Effects of ground movements on realistic guide models for the European Spallation Source

TL;DR

This study uses ray-tracing simulations to assess how ground movements affect neutron guide efficiency at the European Spallation Source, finding smaller losses in realistic models than previously predicted, thus informing guide design.

Contribution

It provides a detailed simulation-based analysis of ground movement effects on neutron guides, demonstrating reduced losses with realistic engineering models compared to earlier simple models.

Findings

Losses are about 7% for the BIFROST guide at 2.3-4.0 Å.

Realistic guide mounting reduces predicted losses.

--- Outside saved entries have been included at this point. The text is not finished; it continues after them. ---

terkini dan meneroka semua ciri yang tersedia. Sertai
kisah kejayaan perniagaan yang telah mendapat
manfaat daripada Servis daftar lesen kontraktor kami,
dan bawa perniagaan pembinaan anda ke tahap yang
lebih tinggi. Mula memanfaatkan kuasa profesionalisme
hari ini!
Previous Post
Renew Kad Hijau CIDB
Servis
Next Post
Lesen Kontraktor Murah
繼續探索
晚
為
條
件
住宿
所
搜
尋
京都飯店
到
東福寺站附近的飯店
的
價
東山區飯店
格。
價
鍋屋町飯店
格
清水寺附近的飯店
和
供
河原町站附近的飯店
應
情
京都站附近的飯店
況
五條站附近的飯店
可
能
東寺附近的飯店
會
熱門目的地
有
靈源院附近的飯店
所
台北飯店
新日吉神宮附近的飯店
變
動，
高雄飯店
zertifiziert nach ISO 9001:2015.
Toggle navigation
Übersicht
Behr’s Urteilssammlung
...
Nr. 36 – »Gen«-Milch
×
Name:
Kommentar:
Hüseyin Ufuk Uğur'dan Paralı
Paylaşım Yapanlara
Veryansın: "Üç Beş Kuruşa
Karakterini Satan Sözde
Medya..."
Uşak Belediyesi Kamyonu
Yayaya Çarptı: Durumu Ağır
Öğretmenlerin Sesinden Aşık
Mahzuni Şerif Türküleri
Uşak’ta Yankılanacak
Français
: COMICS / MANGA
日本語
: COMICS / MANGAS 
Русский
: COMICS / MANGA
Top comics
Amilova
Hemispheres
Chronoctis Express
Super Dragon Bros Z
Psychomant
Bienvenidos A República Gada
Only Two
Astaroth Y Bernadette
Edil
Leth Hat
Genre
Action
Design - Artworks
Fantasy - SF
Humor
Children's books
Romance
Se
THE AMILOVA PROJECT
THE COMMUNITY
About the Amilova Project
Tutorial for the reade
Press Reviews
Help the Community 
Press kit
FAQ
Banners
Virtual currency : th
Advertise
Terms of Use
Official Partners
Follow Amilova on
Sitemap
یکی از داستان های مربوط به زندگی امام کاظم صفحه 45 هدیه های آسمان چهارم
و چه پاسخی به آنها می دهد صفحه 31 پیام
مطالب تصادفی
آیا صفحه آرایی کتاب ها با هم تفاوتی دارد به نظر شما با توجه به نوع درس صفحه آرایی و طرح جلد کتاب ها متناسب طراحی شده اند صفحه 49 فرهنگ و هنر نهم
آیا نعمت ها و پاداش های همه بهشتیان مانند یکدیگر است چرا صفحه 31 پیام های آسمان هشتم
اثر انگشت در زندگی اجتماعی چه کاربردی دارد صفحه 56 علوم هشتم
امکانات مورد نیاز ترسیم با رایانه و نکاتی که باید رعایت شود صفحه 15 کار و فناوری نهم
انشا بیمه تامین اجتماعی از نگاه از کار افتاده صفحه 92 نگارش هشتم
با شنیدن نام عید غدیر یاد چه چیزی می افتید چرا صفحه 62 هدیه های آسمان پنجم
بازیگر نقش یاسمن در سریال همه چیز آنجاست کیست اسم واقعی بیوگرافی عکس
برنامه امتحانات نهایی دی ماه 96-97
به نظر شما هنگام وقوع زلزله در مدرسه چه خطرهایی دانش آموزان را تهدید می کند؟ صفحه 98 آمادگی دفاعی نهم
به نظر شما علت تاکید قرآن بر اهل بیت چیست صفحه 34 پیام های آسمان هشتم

Overillumination is unnecessary for mitigation.

Abstract

We model the effect of ground movement, based on empirical experience, on the transport properties of long neutron guides by ray-tracing simulations. Our results reproduce the large losses found by an earlier study for a simple model, while for a more realistic engineering model of guide mounting, we find the losses to be significantly smaller than earlier predicted. A detailed study of the guide for the cold neutron spectrometer BIFROST at the European Spallation Source shows that the loss is 7.0(5) % for wavelengths of 2.3-4.0 {\AA}; the typical operational wavelength range of the instrument. This amount of loss does not call for mitigation by overillumination as suggested in the previous work. Our work serves to quantify the robustness of the transport properties of long neutron guides, in construction or planning at neutron facilities worldwide.